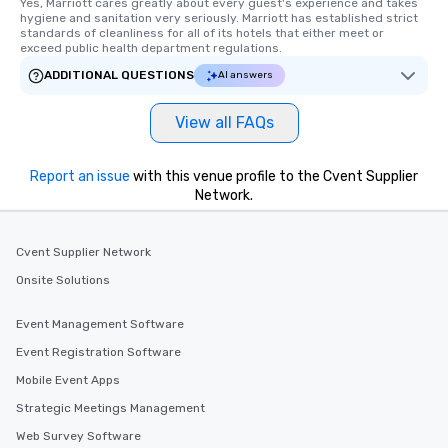
Yes, Marriott cares greatly about every guest's experience and takes 
hygiene and sanitation very seriously. Marriott has established strict 
standards of cleanliness for all of its hotels that either meet or 
exceed public health department regulations. 
ADDITIONAL QUESTIONS
AI answers
View all FAQs
Report an issue
with this venue profile to the Cvent Supplier
Network.
Cvent Supplier Network
Onsite Solutions
Event Management Software
Event Registration Software
Mobile Event Apps
Strategic Meetings Management
Web Survey Software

------------------------------

Each line from the one that contains "ADDITIONAL QUESTIONS" through the end of the records must be repeated exactly. No other line belongs in the answer.

> [WRITTEN ANSWER]:
ADDITIONAL QUESTIONS
AI answers
View all FAQs
Report an issue
with this venue profile to the Cvent Supplier
Network.
Cvent Supplier Network
Onsite Solutions
Event Management Software
Event Registration Software
Mobile Event Apps
Strategic Meetings Management
Web Survey Software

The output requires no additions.